OpenHands (formerly OpenDevin) is the most-starred open-source autonomous coding agent at 76K+ GitHub stars, spanning CLI, local GUI, cloud, and SDK surfaces — backed by an $18.8M Series A led by Madrona.

Key takeaways

  • 76K+ GitHub stars as of June 2026 — the most-starred open-source coding agent — backed by an $18.8M Series A led by Madrona (November 2025)
  • Full autonomy is the design point: agents write code, run commands, browse the web, and open PRs end-to-end in sandboxed Docker/Kubernetes environments, closer to Devin than to an IDE copilot
  • Model-agnostic (any LLM via BYOK or OpenHands' at-cost provider) with four surfaces — Python SDK, CLI, local GUI, and OpenHands Cloud — plus a source-available enterprise edition

FAQ

What is OpenHands?

OpenHands is an open-source platform for autonomous AI software agents that can write code, run commands, browse the web, and open pull requests — executing complete engineering tasks end-to-end rather than suggesting completions.
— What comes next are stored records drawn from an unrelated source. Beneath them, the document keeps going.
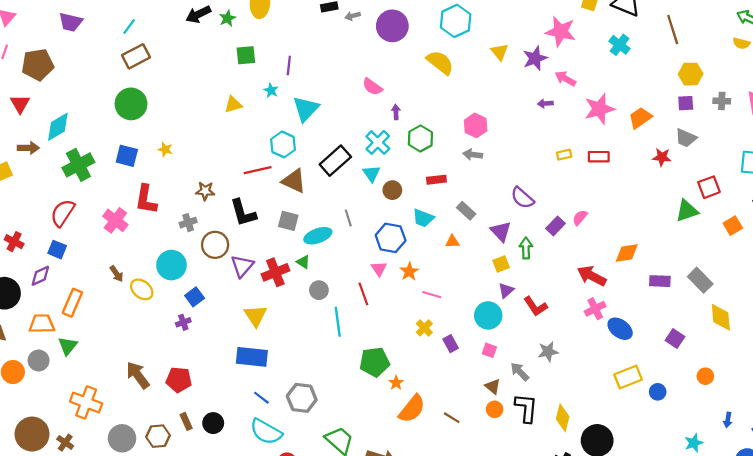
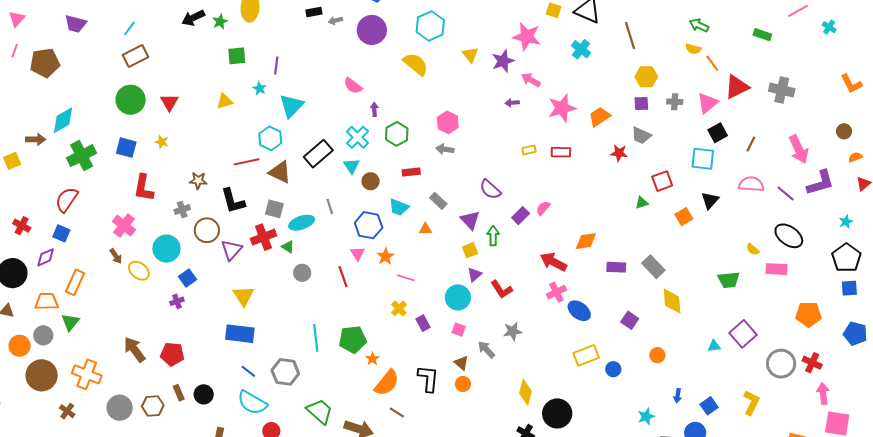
red triangle: (20, 104) -> (169, 102), moved
green triangle: (687, 211) -> (642, 203), size x0.6
pink cross: (115, 220) -> (124, 226), moved
red cross: (275, 272) -> (263, 237), moved
cyan line: (338, 322) -> (316, 338), moved
black L-shape: (526, 408) -> (428, 379), moved
brown line: (452, 418) -> (397, 413), moved
brown circle: (32, 434) -> (42, 375), moved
How much does OpenHands cost?

The open-source tool is free (MIT, except the enterprise/ directory). OpenHands Cloud's Individual plan is free to start with a 10-conversation daily cap; you bring your own LLM keys or pay OpenHands' provider at cost with no markup. Enterprise (SaaS or self-hosted) is custom-priced.

What models work with OpenHands?

Any LLM — the platform is model-agnostic via a LiteLLM-based provider layer, supporting Claude, GPT, Gemini, and local models with your own API keys; the free cloud tier runs on the Minimax model.

How is OpenHands different from Devin?

Both target autonomous end-to-end task execution, but OpenHands is open source, self-hostable, and model-agnostic, while Devin is a closed, subscription-priced managed service.

Executive Summary

OpenHands is an open-source platform for autonomous software agents — agents that write code, run commands, browse the web, and open pull requests end-to-end, rather than suggesting completions inside an editor. With 76,000+ GitHub stars and 9,700+ forks as of June 2026, it is the most-starred open-source coding agent, and the repository receives commits daily.[1] The project began in March 2024 as OpenDevin, an academic open-source answer to Devin co-created by CMU professor Graham Neubig, and grew into a company (All Hands AI, since rebranded to OpenHands) co-founded by Robert Brennan, Xingyao Wang, and Neubig.[2]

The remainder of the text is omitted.